But if you run this code, you may notice it returns the maximum, not in 100% of cases. This is because we are storing four maximums between each portion of an array. So, only one of those four is the maximum. But how can we find the maximum among four numbers? Running a loop seems obvious but not effective enough…

We may use the shuffle intrinsic! That is, cycle-shifting vector three times and finding maximum between that shifted vector and its previous value. That will give us the maximum in all four positions of our vector.

Here is a better explanation:

If we want to cycle-shift a 4-number array, we use _mm_shuffle_ps intrisinc.

It takes 3 parameters: m1, m2, and mask. First two are four-word (four-number) packs. The mask consists of four numbers and shows which elements of pack m2 and which elements of pack m1 will form the result. This mask could be obtained using _MM_SHUFFLE(z, y, x, w) macro, which forms an integer according to the formula (z << 6) | (y << 4) | (x << 2) | w.

Given those definitions, the call m3 = _mm_shuffle_ps(m1, m2, _MM_SHUFFLE(z, y, x, w)) is equal to the formula m3 = (m2(z) << 6) | (m2(y) << 4) | (m1(x) << 2) | m1(w).

So we want to shift a pack by one element right, like this: [4, 2, 3, 1] => [2, 3, 1, 4]. We need to pass the initial pack, [4, 2, 3, 1] twice: _mm_shuffle_ps([4, 2, 3, 1], [4, 2, 3, 1], mask) and form a mask, which will use elements [2, 3] for the higher words of a result and elements [3, 1] for the lower words. These elements can be then indexed as follows:

+-----------+---------+
| index     | 3 2 1 0 |
+-----------+---------+
| element   | 4 2 3 1 |
+-----------+---------+

So to get the pair [2, 3] we need elements with indices [2, 1]. And to get the pair [1, 4] we need elements with indices [0, 3].

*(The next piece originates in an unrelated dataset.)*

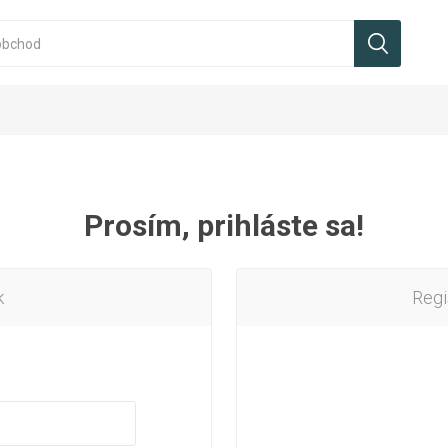
Prosím, prihláste sa!
k
Regi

Given that, we can use macro _MM_SHUFFLE() to generate the mask: _MM_SHUFFLE(2, 1, 0, 3). And the final formula looks like this: _mm_shuffle_ps(m1, m2, _MM_SHUFFLE(2, 1, 0, 3)).

+--+---------+
|  | 3 2 1 0 |
+------------+
|m1| 4 2 3 1 |
+------------+
|m2| 4 2 3 1 |
+------------+
|m3| 2 3 1 4 |
+------------+

And our max function in pseudo-code looks like this:

// given val = [4, 2, 3, 1]
maxval = val;

for (int i = 0; i < 3; i++) {
    val = _mm_shuffle_ps(val, val, _MM_SHUFFLE(2, 1, 0, 3));
    maxval = _mm_max_ps(maxval, val);
}

Which will be executed like this:

// preparation
maxval = [ 4, 2, 3, 1]

// i = 0
val = _mm_shuffle_ps(val, val, _MM_SHUFFLE(2, 1, 0, 3)) // = [2, 3, 1, 4]
maxval = _mm_max_ps([4, 2, 3, 1], [2, 3, 1, 4]) // = [4, 3, 3, 4]

// i = 1
val = _mm_shuffle_ps(val, val, _MM_SHUFFLE(2, 1, 0, 3)) // = [3, 1, 4, 2]
maxval = _mm_max_ps([4, 3, 3, 4], [3, 1, 4, 2]) // = [4, 3, 4, 4]

// i = 2
val = _mm_shuffle_ps(val, val, _MM_SHUFFLE(2, 1, 0, 3)) // = [1, 4, 2, 3]
maxval = _mm_max_ps([4, 3, 4, 4], [1, 4, 2, 3]) // = [4, 4, 4, 4]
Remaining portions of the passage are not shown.